Скоро двор был переполнен, наружные ворота заперты и наконец открылись двери жилых комнат. Сначала появились слуги со всеми разнообразными инструментами индусского оркестра; они разместились на задних местах трибуны, и музыка ни на минуту не прерывалась. Затем шли брамины, жрецы в своих дорогих одеждах. Одни несли жаровни со священным огнем и сосуды со священной водой, другие держали четки и все громко читали молитвы. Потом шел Гурдас с обритой бородой в знак печали; голова его была опущена, руки сложены на груди, глаза устремлены в землю. Но никто не обращал внимания на него, все взоры привлекала бегум, которая появилась за Дамасом. Ее приветствовали таким взрывом восторга, что даже музыку не стало слышно. Дамаянти шла медленно, опираясь на Хитралекхи.
Когда Дамаянти вошла на трибуну, слуги начали раздувать огонь и казалось, что море пламени гонит свои волны навстречу жертве. В середине трибуны на выступающей вперед доске стояло золоченое сиденье на колесах.
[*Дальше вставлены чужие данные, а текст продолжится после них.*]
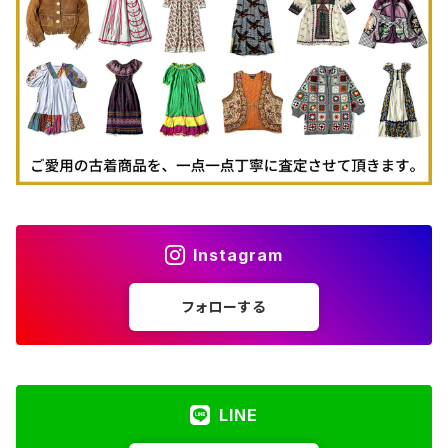
古着パーカー
古着タンクトップ
Instagram
フォローする
LINE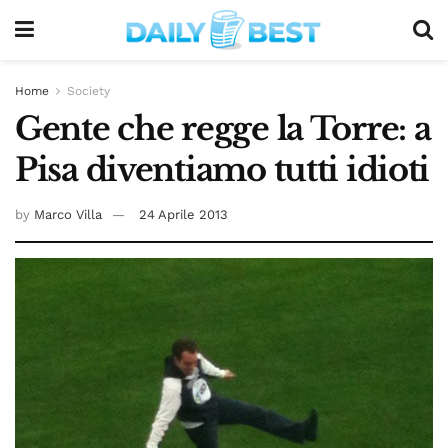
Home
Society
Gente che regge la Torre: a
Pisa diventiamo tutti idioti
by
Marco Villa
24 Aprile 2013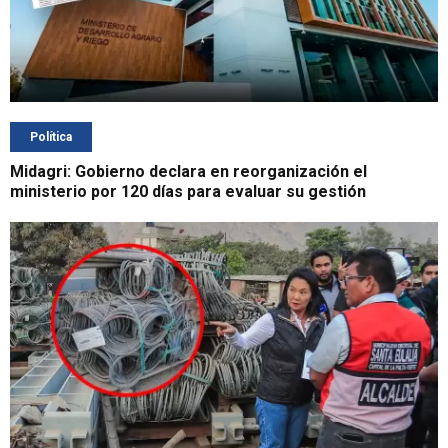
Política
Midagri: Gobierno declara en reorganización el
ministerio por 120 días para evaluar su gestión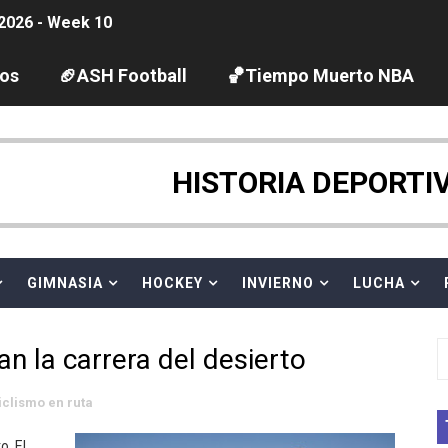
2026 - Week 10
 season
los
🏈ASH Football
🏀Tiempo Muerto NBA
ltos 2026 (París, Francia) - Chiara Pellacani se cuelga su
vion Heights ponen fin al reinado por parejas de The Vani
HISTORIA DEPORTI
ra Chelsea Green, Chad Gable y Baron Corbin en SummerSl
GIMNASIA
HOCKEY
INVIERNO
LUCHA
TB 2026 (Monteceneri, Suiza) - Charlie Aldridge y Sina Fr
emo 2026 (Varese, Italia) - Rumanía, Alemania y Gran Breta
n la carrera del desierto
ino 2026 (Tokio, Japón) - Estados Unidos invencibles, ya 
iclismo en ruta
último Impact! con Jason Hotch como nuevo TNA Internati
o. El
Жрецы заняли места по обеим сторонам, Гурдас подошел к сиденью, Хитралекхи и другие служанки встали сзади, а Дамаянти безмолвно и равнодушно села в кресло. Гурдас положил ей на колени кошелек с золотом, Хитралекхи взяла руку бегум, заставила ее бросить несколько монет, потом служанки бросили остальные монеты в народ.
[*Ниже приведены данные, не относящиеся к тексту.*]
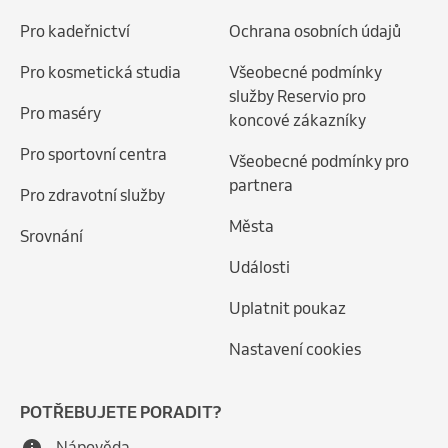
Pro kadeřnictví
Ochrana osobních údajů
Pro kosmetická studia
Všeobecné podmínky
služby Reservio pro
Pro maséry
koncové zákazníky
Pro sportovní centra
Všeobecné podmínky pro
partnera
Pro zdravotní služby
Města
Srovnání
Události
Uplatnit poukaz
Nastavení cookies
POTŘEBUJETE PORADIT?
Nápověda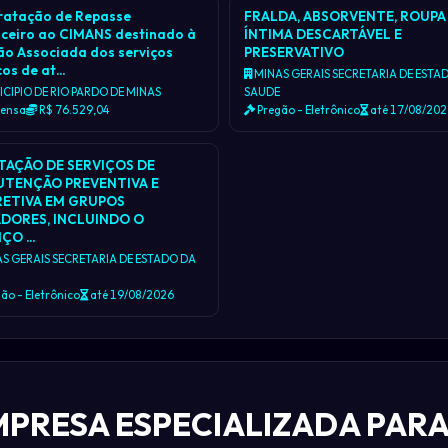
ratação de Repasse
FRALDA, ABSORVENTE, ROUPA
nceiro ao CIMANS destinado à
ÍNTIMA DESCARTÁVEL E
ão Associada dos serviços
PRESERVATIVO
cos de at…
MINAS GERAIS SECRETARIA DE ESTA
CIPIO DE RIO PARDO DE MINAS
SAUDE
pensa
R$ 76.529,04
Pregão - Eletrônico
até 17/08/20
TAÇÃO DE SERVIÇOS DE
TENÇÃO PREVENTIVA E
ETIVA EM GRUPOS
DORES, INCLUINDO O
IÇO …
S GERAIS SECRETARIA DE ESTADO DA
ão - Eletrônico
até 19/08/2026
PRESA ESPECIALIZADA PAR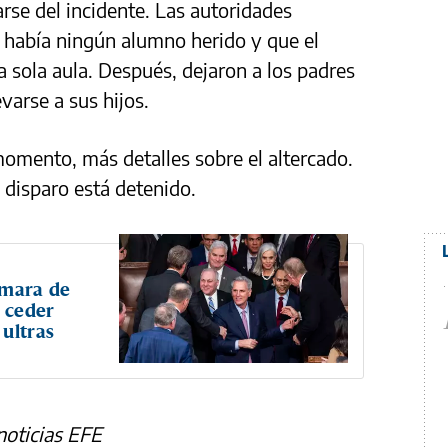
rse del incidente. Las autoridades
había ningún alumno herido y que el
a sola aula. Después, dejaron a los padres
evarse a sus hijos.
momento, más detalles sobre el altercado.
l disparo está detenido.
ámara de
 ceder
 ultras
noticias EFE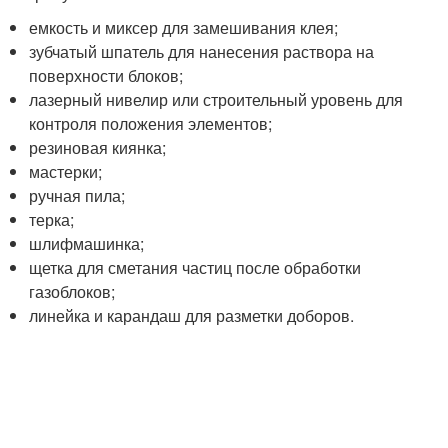
емкость и миксер для замешивания клея;
зубчатый шпатель для нанесения раствора на
поверхности блоков;
лазерный нивелир или строительный уровень для
контроля положения элементов;
резиновая киянка;
мастерки;
ручная пила;
терка;
шлифмашинка;
щетка для сметания частиц после обработки
газоблоков;
линейка и карандаш для разметки доборов.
Жрецы начали громко петь и молиться, поливая в огонь священную воду, наконец Гурдас и Дамас встали перед креслом Дамаянти.
— Благородная бегум, — громко говорил жрец, пока музыка смолкла на минуту. — Твой супруг, великий и благородный магараджа Нункомар, уже отошел в блаженные обители, где Ямас, неумолимый судья, дал ему венец благочестия и святости, но душа его здесь, чтобы принять тебя в священном огне, из которого ты вознесешься к блаженному покою для созерцания богов. Прими посвящение священной водой и молись за всех нас, остающихся в земных тревогах и сомнениях.
Он вылил священную воду из сосуда на голову Дамаянти, которая оставалась неподвижна, как статуя. Жрецы возобновили пение, а прислужницы подошли, чтобы выдвинуть кресло госпожи до середины костра. Но не успели они еще взяться за золоченую спинку, как со двора послышался страшный шум, заглушивший даже возобновившуюся музыку. В ворота посыпались сильные удары, они распахнулись, и Вильям ринулся во двор с обнаженной саблей в руке. За ним шли английские солдаты со штыками. Он разгонял толпу саблей, пролагая себе дорогу. Напротив него сидела Дамаянти в кресле. Музыка прекратилась, пение жрецов смолкло. Служанки отступили. Испуг на минуту парализовал всех.
— Дамаянти, — позвал Вильям, — Дамаянти, выслушай меня… Я пришел спасти тебя…
— Кто смеет врываться в мой дом?! — с дико разгоревшимися глазами закричал Гурдас. — Кто дерзает нарушать священный обряд в доме друга Англии, который находится под ее защитой?!
— Я именем губернатора запрещаю жестокое убийство, готовящееся здесь, именем его и верховного судьи я требую освобождения бегум Дамаянти, а кто не повинуется моему приказанию, тот будет убит!
Он подал знак. Солдаты двинулись, за ними подходили все новые сплоченные ряды. Дула ружей были направлены на толпу, которая испуганно расступалась. С жалобным криком разбегались прислужницы, жрецы подались в сторону. Гурдас потерял самообладание; он понимал, что всякое сопротивление будет пагубно для него. Только Дамаянти сидела неподвижно и безжизненно. Напиток банг оказал свое действие и притупил ее мозг. Хитралекхи стояла рядом и широко раскрытыми глазами смотрела на Вильяма, которого считала мертвым.
Он жив не для нее, он пришел за Дамаянти, и, если ему удастся ее спасти, счастье, которого она страстно жаждала, достанется все-таки ненавистной! Глаза ее страшно сверкнули, с силой, которой нельзя было от нее ожидать, она покатила кресло дальше трибуны.
— Дамаянти, Дамаянти, — кричал Вильям. — Ты должна жить, я тут, чтоб спасти тебя…
Гурдас оттащил Хитралекхи. Дамаянти не шевелилась, дрожь пробежала по ее телу, мутные глаза оживились. Она встала, ярко освещенная горящим пламенем и протянула руки.
— Это кажется его голос, — проговорила она, точно пробуждаясь от сна. — Да, да, это он… Он тут… он любит меня… это правда… Меня обманывали, говоря, что он презирает меня.